Twenty-six started to protest, but Izak bulled ahead. “She stopped you from winning today. Let go of her, and maybe I won’t be able to use her against you next time.”
Izak expected more of that frozen rage, but it didn’t rear its head again. Twenty-six glared for a long, long minute. Then something shifted behind those gray-green eyes.
“Your people murdered her,” the pirate said. “But she fought to the death and beyond. She is a heroine, worthy of her place in paradise.”
More or less as Izak had guessed, then. “And you—her lover? admirer? unrequited lovesick devotee?—where were you?”
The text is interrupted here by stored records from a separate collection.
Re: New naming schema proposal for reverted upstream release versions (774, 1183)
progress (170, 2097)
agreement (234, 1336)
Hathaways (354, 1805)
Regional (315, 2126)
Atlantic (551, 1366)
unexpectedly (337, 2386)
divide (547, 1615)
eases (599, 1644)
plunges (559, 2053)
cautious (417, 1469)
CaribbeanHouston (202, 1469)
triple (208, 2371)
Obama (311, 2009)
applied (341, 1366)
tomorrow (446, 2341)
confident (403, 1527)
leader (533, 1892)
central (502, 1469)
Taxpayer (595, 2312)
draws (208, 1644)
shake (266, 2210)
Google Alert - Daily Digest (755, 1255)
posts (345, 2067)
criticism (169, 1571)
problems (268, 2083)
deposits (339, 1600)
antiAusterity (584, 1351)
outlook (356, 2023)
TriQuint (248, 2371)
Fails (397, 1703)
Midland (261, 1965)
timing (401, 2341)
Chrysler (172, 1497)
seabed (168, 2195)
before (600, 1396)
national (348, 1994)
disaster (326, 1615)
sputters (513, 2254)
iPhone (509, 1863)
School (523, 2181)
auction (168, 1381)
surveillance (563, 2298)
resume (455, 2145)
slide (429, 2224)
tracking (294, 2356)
“I failed her and my tribe. That is all that matters.”
“So you’ve got a dead woman, a thirst for revenge, a king neither of us knows how to kill, and his shiftless disgrace of a son sleeping across the room from you. What’s your next move?”
“You said minds are defenseless, but you require time and knowledge of your victim to use their thoughts against them.”
“I wouldn’t call them victims—”
“So there must be some defense that holds up against your attack.”
“I’ve seen a well-made wall or two.” His uncle’s had been impenetrable. A full-scale inquest had been required to break that down. “I may have even learned to make a few in my day. What will you give me in exchange for teaching you how they work?”
“I gave you a way to the village.”
Izak grinned. “That’s not how we negotiate on dry ground. You didn’t think to barter back then; that’s your loss.”
Twenty-six’s ever-present scowl deepened. “What do you want?”
A beautiful woman to hold. A fast horse back to the hedonistic life he’d left behind. A certain mad queen’s head on a pike. The better man to succeed his father, and as fast as possible. Younger siblings who understood loyalty the way Nine did or honor the way Twenty-six claimed it worked. Proof his uncle hadn’t died for nothing.
“To tell the truth, I don’t know,” Izak said at last. “But I’ve got a hunch you’re the pirate to get it for me.”